→ **WHAT THE TASK REQUIRES**
In the entries that follow, find each line with the word "Naturally" and copy it.

___ ENTRIES PROVIDED

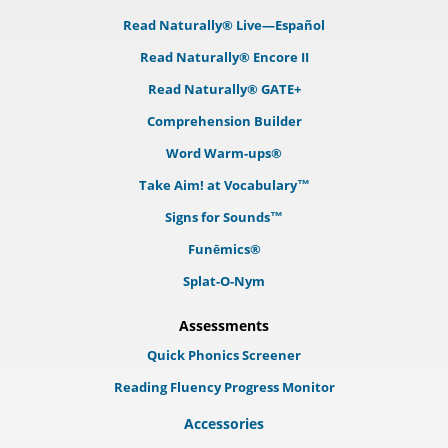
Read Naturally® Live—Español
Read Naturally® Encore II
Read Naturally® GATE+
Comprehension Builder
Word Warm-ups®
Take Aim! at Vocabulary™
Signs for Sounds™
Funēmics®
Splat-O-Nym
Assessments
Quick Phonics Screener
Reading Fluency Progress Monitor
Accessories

______

→ **ANSWER BOX**
Read Naturally® Live—Español
Read Naturally® Encore II
Read Naturally® GATE+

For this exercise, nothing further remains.